[Collected data]
# # # #

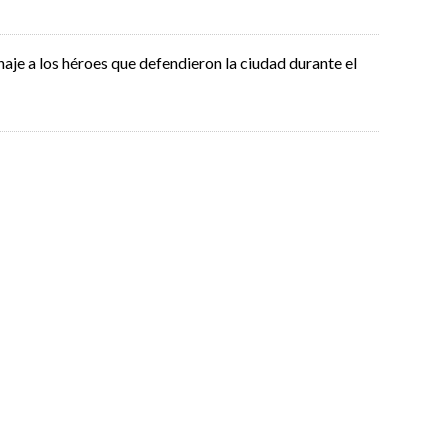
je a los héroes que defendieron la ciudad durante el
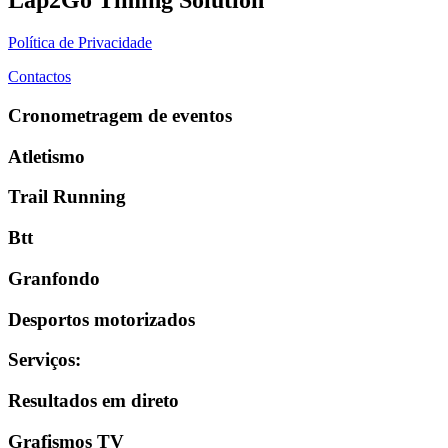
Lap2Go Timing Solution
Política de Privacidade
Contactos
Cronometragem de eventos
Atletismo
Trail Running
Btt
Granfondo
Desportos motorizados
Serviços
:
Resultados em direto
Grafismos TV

# # # #

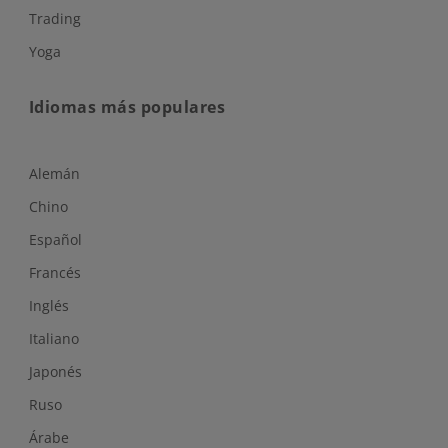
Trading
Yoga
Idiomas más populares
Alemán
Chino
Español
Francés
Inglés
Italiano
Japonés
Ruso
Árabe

# # # #

■ WHAT YOU ARE ASKED TO DO
Start with the line above containing "je a los héroes" and end with the line containing "Grafismos TV". Set down that stretch exactly, without any pictures.

■ OUTPUT BELOW
je a los héroes que defendieron la ciudad durante el
Lap2Go Timing Solution
Política de Privacidade
Contactos
Cronometragem de eventos
Atletismo
Trail Running
Btt
Granfondo
Desportos motorizados
Serviços
:
Resultados em direto
Grafismos TV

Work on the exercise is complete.